Este punto no cansa de repetirse. Si tu dieta diaria es un desastre, el intra-entreno no lo compensa.

Prioriza comer bien, entrenar con cabeza y dormir suficiente. El resto son detalles.

Cómo aplicarlo de forma práctica según tu objetivo

Fuerza: sentadilla, peso muerto y rutinas 5x5

En rutinas de fuerza clásicas, con descansos largos y volumen moderado, normalmente basta con una buena comida previa. Solo en déficit o sesiones muy largas tendría sentido añadir algo de carbohidrato o electrolitos.

Hipertrofia de alto volumen

Aquí sí puede tener más sentido. Entrenos largos, mucho estrés metabólico y fatiga acumulada. Un intra-entreno con carbohidratos rápidos y sodio puede ayudarte a que las últimas series no sean un suplicio.

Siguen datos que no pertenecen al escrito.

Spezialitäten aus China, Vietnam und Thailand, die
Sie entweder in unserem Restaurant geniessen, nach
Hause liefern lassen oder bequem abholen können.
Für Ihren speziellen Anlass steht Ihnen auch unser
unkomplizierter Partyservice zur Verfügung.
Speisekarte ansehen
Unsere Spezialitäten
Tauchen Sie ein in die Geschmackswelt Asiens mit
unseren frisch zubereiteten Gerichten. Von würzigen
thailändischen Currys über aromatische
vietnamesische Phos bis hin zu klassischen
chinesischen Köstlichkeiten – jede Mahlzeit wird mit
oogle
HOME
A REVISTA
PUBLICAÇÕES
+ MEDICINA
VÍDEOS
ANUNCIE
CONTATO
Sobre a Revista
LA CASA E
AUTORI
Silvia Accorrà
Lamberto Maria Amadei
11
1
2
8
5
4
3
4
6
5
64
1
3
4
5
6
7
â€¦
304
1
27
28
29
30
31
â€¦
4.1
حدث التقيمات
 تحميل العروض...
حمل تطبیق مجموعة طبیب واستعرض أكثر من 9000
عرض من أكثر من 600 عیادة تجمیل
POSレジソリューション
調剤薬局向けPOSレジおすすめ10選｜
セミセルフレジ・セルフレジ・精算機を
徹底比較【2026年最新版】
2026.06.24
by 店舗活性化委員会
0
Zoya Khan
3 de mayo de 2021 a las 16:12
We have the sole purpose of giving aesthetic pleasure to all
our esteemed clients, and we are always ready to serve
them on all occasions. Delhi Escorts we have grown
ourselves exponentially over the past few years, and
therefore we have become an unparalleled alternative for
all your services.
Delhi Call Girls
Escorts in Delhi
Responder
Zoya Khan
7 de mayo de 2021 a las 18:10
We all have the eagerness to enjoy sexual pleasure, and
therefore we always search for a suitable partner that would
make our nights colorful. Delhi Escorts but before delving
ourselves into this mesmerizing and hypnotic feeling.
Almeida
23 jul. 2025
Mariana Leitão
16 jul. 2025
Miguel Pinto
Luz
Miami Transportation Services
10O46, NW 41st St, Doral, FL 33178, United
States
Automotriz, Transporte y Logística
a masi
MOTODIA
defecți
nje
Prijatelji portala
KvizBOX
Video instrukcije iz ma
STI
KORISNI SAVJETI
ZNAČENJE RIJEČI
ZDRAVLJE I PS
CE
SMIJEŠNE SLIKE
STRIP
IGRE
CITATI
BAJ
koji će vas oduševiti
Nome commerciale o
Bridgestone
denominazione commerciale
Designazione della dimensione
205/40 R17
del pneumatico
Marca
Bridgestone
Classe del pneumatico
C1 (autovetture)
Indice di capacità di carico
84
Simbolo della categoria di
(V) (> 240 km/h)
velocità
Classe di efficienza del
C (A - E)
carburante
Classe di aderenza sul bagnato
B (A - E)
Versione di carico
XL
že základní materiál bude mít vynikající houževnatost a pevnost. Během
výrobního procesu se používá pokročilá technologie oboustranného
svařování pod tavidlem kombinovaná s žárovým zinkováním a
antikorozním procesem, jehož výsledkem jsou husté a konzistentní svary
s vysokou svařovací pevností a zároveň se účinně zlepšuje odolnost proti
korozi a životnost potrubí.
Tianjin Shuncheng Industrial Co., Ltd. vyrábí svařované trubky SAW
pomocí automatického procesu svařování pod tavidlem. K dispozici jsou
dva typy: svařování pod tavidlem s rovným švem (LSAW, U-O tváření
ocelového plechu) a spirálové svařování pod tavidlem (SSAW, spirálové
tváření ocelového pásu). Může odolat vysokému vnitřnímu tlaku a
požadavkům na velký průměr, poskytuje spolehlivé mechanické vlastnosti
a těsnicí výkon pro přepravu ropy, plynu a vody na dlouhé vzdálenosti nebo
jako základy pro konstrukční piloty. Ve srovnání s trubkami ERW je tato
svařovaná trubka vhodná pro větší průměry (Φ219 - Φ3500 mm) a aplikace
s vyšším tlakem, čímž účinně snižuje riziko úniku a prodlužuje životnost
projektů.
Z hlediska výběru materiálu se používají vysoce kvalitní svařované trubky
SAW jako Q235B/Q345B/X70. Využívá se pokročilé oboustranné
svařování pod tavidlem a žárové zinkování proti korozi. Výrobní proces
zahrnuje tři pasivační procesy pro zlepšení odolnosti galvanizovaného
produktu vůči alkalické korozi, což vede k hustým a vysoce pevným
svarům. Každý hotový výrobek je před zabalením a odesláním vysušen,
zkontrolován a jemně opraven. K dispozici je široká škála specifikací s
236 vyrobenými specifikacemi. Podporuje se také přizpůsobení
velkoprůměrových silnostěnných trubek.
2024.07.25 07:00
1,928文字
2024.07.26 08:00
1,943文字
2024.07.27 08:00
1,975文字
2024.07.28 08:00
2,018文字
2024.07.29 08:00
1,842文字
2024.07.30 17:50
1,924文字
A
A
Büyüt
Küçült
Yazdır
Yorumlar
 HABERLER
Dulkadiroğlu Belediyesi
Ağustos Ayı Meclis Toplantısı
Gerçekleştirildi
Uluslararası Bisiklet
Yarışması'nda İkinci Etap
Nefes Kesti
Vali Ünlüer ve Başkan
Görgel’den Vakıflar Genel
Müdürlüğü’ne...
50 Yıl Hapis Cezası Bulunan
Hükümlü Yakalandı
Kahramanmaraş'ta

Full body avanzado y resistencia

En entrenamientos full body exigentes o sesiones de resistencia en gimnasio, mantener energía e hidratación es clave. No hace falta complicarse: agua, electrolitos y algo de carbohidrato suelen ser suficientes.

Conclusión

La nutrición intra-entreno no es mágica. No es imprescindible. Y desde luego, no es para todo el mundo.

Pero en el contexto adecuado entrenamientos largos, alta intensidad, déficit calórico puede ayudarte a rendir mejor y mantener la calidad del entrenamiento.